New Transmission  11                 Feb  2012

On the drivers side of the transmission there is a spot for using a mechanical speedometer setup. I have an electric speedometer so I'll be using wires in place of a cable. Now Hurst asks you which one you'll be using when you order everything and if you use an electrical speedometer they send you a kit for it. Either way you'll have to remove the rubber shipping plug and in my case capping it off.
 

 

 

This is the kit they send you for capping off the speedometer drive hole. The plastic piece has a rubber O-ring that keeps any fluid from leaking out.
 

 

 

I put a small amount of GM Synchromesh trans fluid on the O-ring before inserting it so the rubber wouldn't get damaged. I hope it doesn't leak because there was no mention of anything like oil for the rubber or sealant of any kind for a leak free installation.
 

 

 

I cut away the supper thick shipping box and placed the trans on my dolly so I could roll it around when not working with it. This sure does make it easy to move now. Speaking of moving the trans around, I needed something to keep it upright while it was sitting on my floor jack because the bottom of the case is a lot more round than flat. I won't be able to lift the trans by myself so I'll need some help.
 

 

 

Here is the help I'll be using. The same piece of steel plate that helped me take out the old trans got a couple of things adO/C Mhz. - something for everyone!ded to it to aid in putting in the new one.
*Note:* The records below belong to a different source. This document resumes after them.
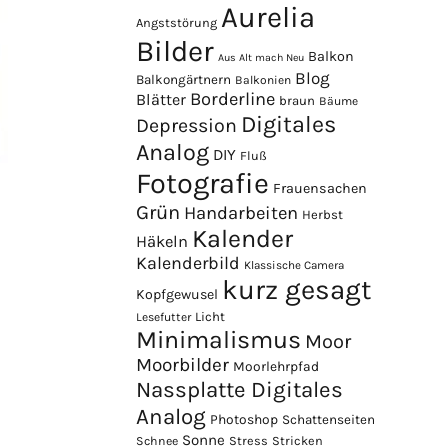
Aurelia
Angststörung
Bilder
Balkon
Aus Alt mach Neu
Blog
Balkongärtnern
Balkonien
Borderline
Blätter
braun
Bäume
Digitales
Depression
Analog
DIY
Fluß
Fotografie
Frauensachen
Grün
Handarbeiten
Herbst
Kalender
Häkeln
Kalenderbild
Klassische Camera
kurz gesagt
Kopfgewusel
Licht
Lesefutter
Minimalismus
Moor
Moorbilder
Moorlehrpfad
Nassplatte Digitales
Analog
Photoshop
Schattenseiten
Sonne
Stress
Stricken
Schnee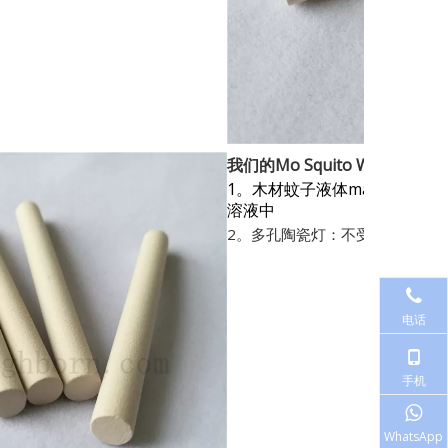
我们的Mo
Squito Wick材料：
1。木材蚊子液体mandrel
溶液中
2。多孔陶瓷灯：不受驱蚊剂的限
电话
手机
WhatsApp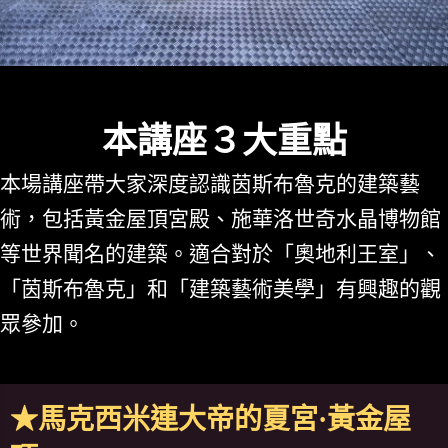
本講座３大重點
本場講座帶大家深度認識茵斯布魯克的建築藝
術，包括黃金屋頂宮殿、施華洛世奇水晶博物館
等世界聞名的建築。適合對於「奧地利王室」、
「茵斯布魯克」和「建築藝術美學」有興趣的觀
眾參加。
★馬克西米連大帝的夏宮·黃金屋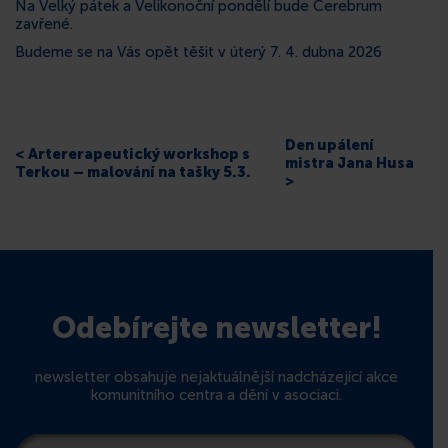
Na Velký pátek a Velikonoční pondělí bude Cerebrum
zavřené.
KONTAKT
Budeme se na Vás opět těšit v úterý 7. 4. dubna 2026
Den upálení
< Artererapeutický workshop s
mistra Jana Husa
Terkou – malování na tašky 5.3.
>
Odebírejte newsletter!
newsletter obsahuje nejaktuálnější nadcházející akce
komunitního centra a dění v asociaci.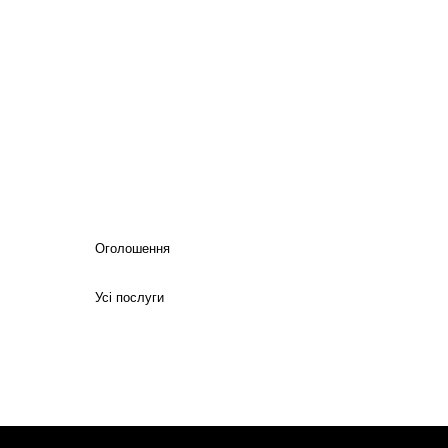
Оголошення
Усі послуги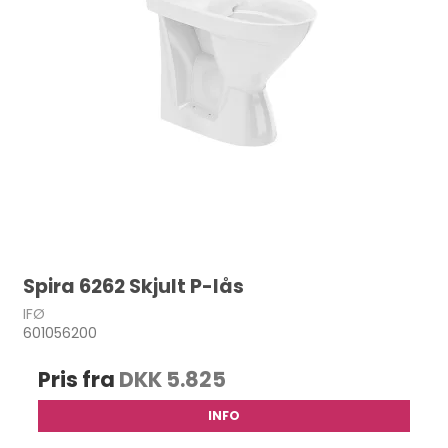
Spira 6262 Skjult P-lås
IFØ
601056200
Pris fra
DKK 5.825
INFO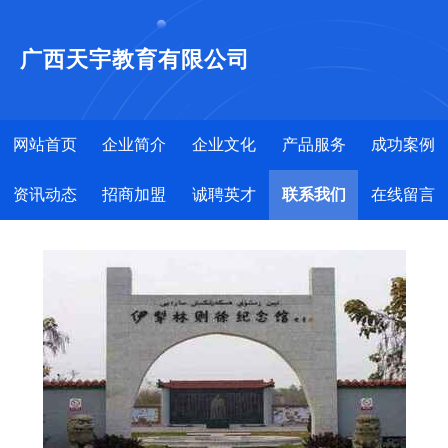
广西天宇教育有限公司
网站首页
企业简介
企业文化
产品服务
成功案例
资讯动态
招商加盟
诚聘英才
联系我们
在线留言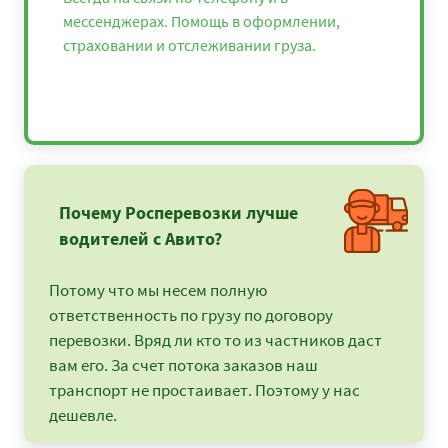
мессенджерах. Помощь в оформлении,
страховании и отслеживании груза.
Почему Росперевозки лучше
водителей с Авито?
Потому что мы несем полную
ответственность по грузу по договору
перевозки. Вряд ли кто то из частников даст
вам его. За счет потока заказов наш
транспорт не простаивает. Поэтому у нас
дешевле.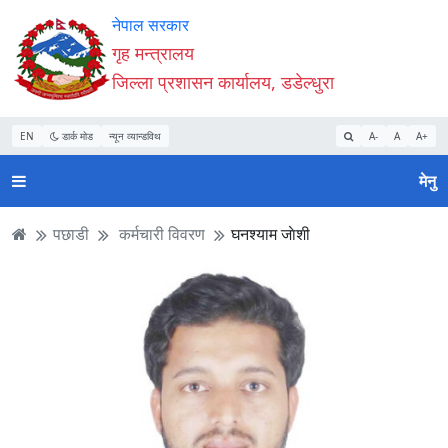
Accessibility
मुख्य
मुख्य
वेबसाइट
नेपाल सरकार
Mode
सामाग्री
नेभिगेसन
खोजमा
गृह मन्त्रालय
सुरु
पढ्नुहाेस्
पढ्नुहाेस्
जानुहोस्
जिल्ला प्रशासन कार्यालय, डडेल्धुरा
गर्नुहोस्
EN
डार्क मोड
न्यून व्यान्डविथ
A-
A
A+
मेनु
पछाडी
कर्मचारी विवरण
घनश्याम जाेशी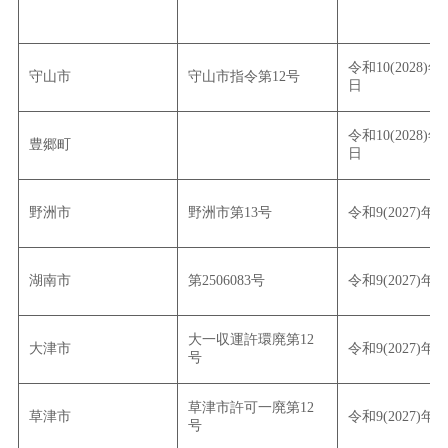
令和10(2028)年
守山市
守山市指令第12号
日
令和10(2028)年
豊郷町
日
野洲市
野洲市第13号
令和9(2027)年3
湖南市
第2506083号
令和9(2027)年6
大一収運許環廃第12
大津市
令和9(2027)年3
号
草津市許可一廃第12
草津市
令和9(2027)年
号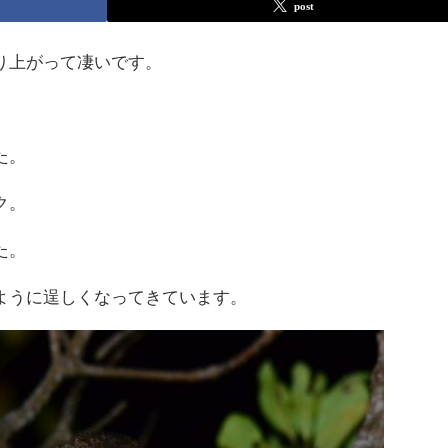
post
り上がって凄いです。
た。
ク。
た。
ように逞しくなってきています。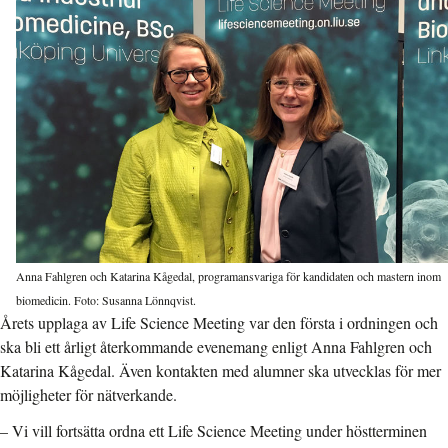
Anna Fahlgren och Katarina Kågedal, programansvariga för kandidaten och mastern inom
biomedicin. Foto: Susanna Lönnqvist.
Årets upplaga av Life Science Meeting var den första i ordningen och
ska bli ett årligt återkommande evenemang enligt Anna Fahlgren och
Katarina Kågedal. Även kontakten med alumner ska utvecklas för mer
möjligheter för nätverkande.
– Vi vill fortsätta ordna ett Life Science Meeting under höstterminen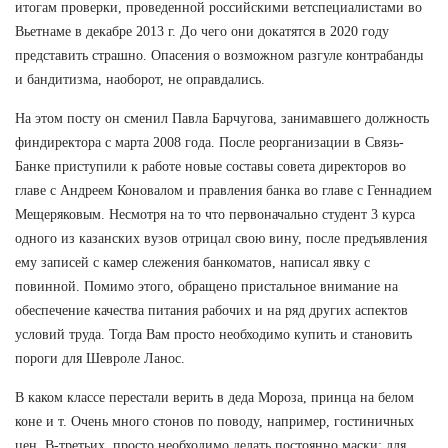
итогам проверки, проведенной российскими ветспециалистами во
Вьетнаме в декабре 2013 г. До чего они докатятся в 2020 году
представить страшно. Опасения о возможном разгуле контрабанды
и бандитизма, наоборот, не оправдались.
На этом посту он сменил Павла Барчугова, занимавшего должность
финдиректора с марта 2008 года. После реорганизации в Связь-
Банке приступили к работе новые составы совета директоров во
главе с Андреем Коновалом и правления банка во главе с Геннадием
Мещеряковым. Несмотря на то что первоначально студент 3 курса
одного из казанских вузов отрицал свою вину, после предъявления
ему записей с камер слежения банкоматов, написал явку с
повинной. Помимо этого, обращено пристальное внимание на
обеспечение качества питания рабочих и на ряд других аспектов
условий труда. Тогда Вам просто необходимо купить и становить
пороги для Шевроле Ланос.
В каком классе перестали верить в деда Мороза, принца на белом
коне и т. Очень много стонов по поводу, например, гостиничных
цен. В-третьих, просто необходимо делать постоянно маски: для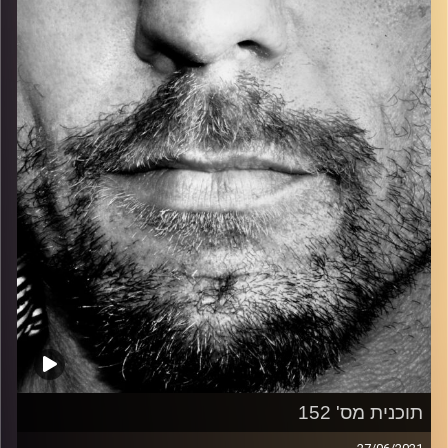
כל מה שחי, אמיתי ונושם.
עם שמוליק רגב.
קרדיט תמונות:
David Goehring
תוכנית מס' 152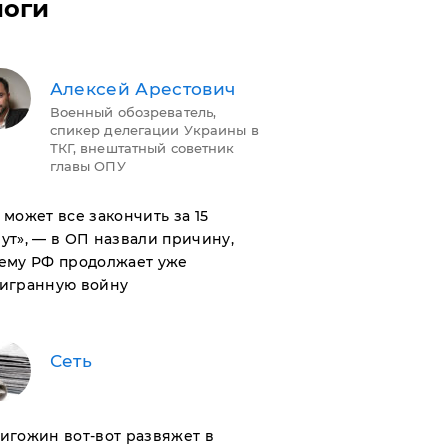
логи
Алексей Арестович
Военный обозреватель,
спикер делегации Украины в
ТКГ, внештатный советник
главы ОПУ
н может все закончить за 15
ут», — в ОП назвали причину,
ему РФ продолжает уже
игранную войну
Сеть
ригожин вот-вот развяжет в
After looking and measuring a few places on the bottom of the trans, this is what I came up with to hold it. I made the pieces out of aluminum with the front being V shaped and a flat one in the back that rests on the trans mount area. There is a four inch height difference between the front and rear pieces which should be the right amount to have the trans sit level....if I measured correctly.
 

 

 

The front block sits between some casting ribs with one side being slightly smaller than the other. The reason one side is smaller is because the casting ribs are different sizes and not straight across from one another. The block width is 3/4" with the smaller side being 1/2". And that notch in the middle is to clear a rib running down the center of the trans.